The position of the Department of Justice as part of the Executive Branch of the government presents a gigantic conflict of interest whenever there is possible wrongdoing within the Executive Branch itself or with its officeholders, especially the President himself. In the George W. Bush administration, the Department of Justice found itself deeply entangled in the “enhanced interrogation techniques” controversy relating to conduct authorized by the President and Vice President in Afghanistan and Iraq. The stain remains, especially with the Guantanamo Bay detention facility still open and holding prisoners extra-judicially over a decade later. Had this natural conflict of interest been properly handled at the time, it is likely a lot of nasty business could have been prevented.

On one hand the Department of Justice is required to fairly investigate and charge credible crimes against the laws of the United States through Constitutional processes. On the other hand, as Bob Dylan wrote, “Even the president of the United States sometimes must have to stand naked!” [3] Bob, we are again at that point.

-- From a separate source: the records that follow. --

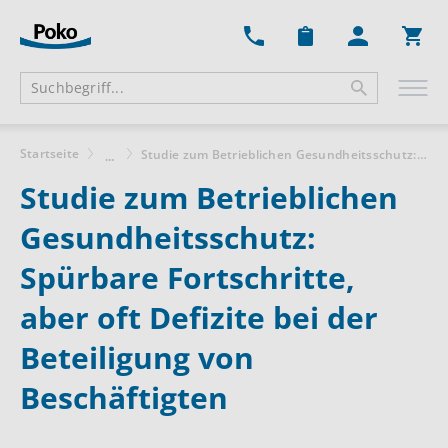
Ware
Startseite
Studie zum Betrieblichen Gesundheitsschutz: Spürbare Fortschritte, aber oft Defizite bei der Beteiligung von Beschäftigten
...
Studie zum Betrieblichen
Gesundheitsschutz:
Spürbare Fortschritte,
aber oft Defizite bei der
Beteiligung von
Beschäftigten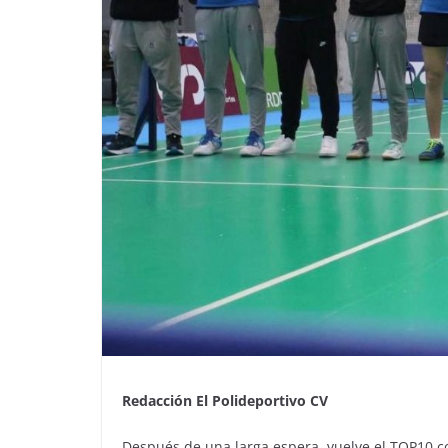
Redacción El Polideportivo CV
Después de una larga espera, vuelve el TOP10 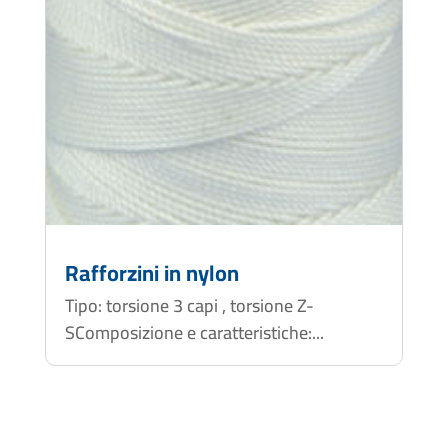
Rafforzini in nylon
Tipo: torsione 3 capi , torsione Z-
SComposizione e caratteristiche:...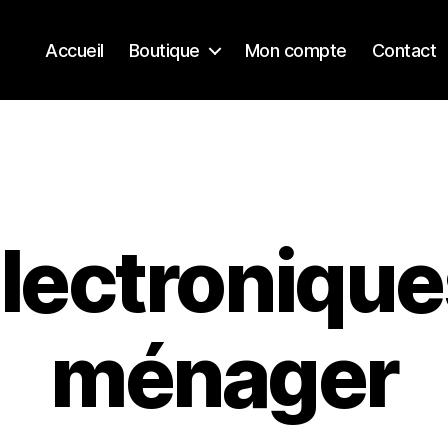
Accueil
Boutique
Mon compte
Contact
lectronique
ménager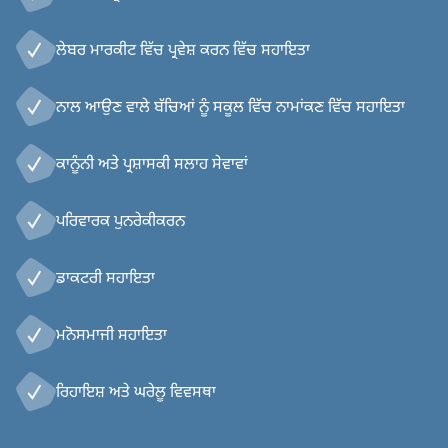
ਲੇਬਰ ਮਾਰਕੀਟ ਵਿੱਚ ਪ੍ਰਵੇਸ਼ ਕਰਨ ਵਿੱਚ ਸਹਾਇਤਾ
ਨਾਲ ਆਉਣ ਵਾਲੇ ਬੱਚਿਆਂ ਨੂੰ ਸਕੂਲ ਵਿੱਚ ਨਾਮਾਂਕਣ ਵਿੱਚ ਸਹਾਇਤਾ
ਕਾਨੂੰਨੀ ਅਤੇ ਪ੍ਰਸ਼ਾਸਕੀ ਸਲਾਹ ਸੇਵਾਵਾਂ
ਪਰਿਵਾਰਕ ਪੁਨਰੇਕੀਕਰਨ
ਡਾਕਟਰੀ ਸਹਾਇਤਾ
ਮਨੋਸਮਾਜੀ ਸਹਾਇਤਾ
ਰਿਹਾਇਸ਼ ਅਤੇ ਘਰੇਲੂ ਵਿਵਸਥਾ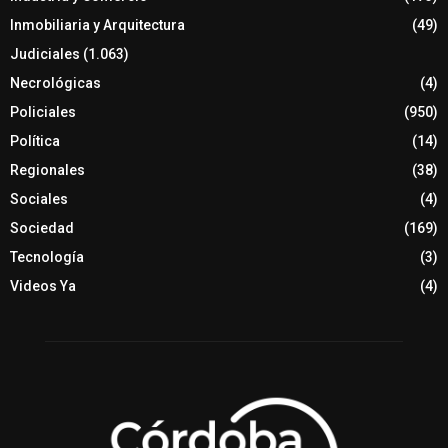
Inmobiliaria y Arquitectura
(49)
Judiciales
(1.063)
Necrológicas
(4)
Policiales
(950)
Política
(14)
Regionales
(38)
Sociales
(4)
Sociedad
(169)
Tecnología
(3)
Videos Ya
(4)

An old clip of Bob Dylan is worth viewing here:


Notes:

  1. For more about the Savings and Loan crisis of the 1980s, see this post. Many CPAs and their professional partnerships were punished severely for their actions in failing to call out excessive risks taken by S&Ls. The larger financial community did not learn the lesson, however, which directly led to the even larger 2008 real estate mortgage market collapse.
  2. Weis, William L., and David E. Tinius. “Luca Pacioli: Accounting’s Renaissance Man.” Cengage Learning, July 1991.
  3. From the song “It’s Alright, Ma (I’m Only Bleeding).”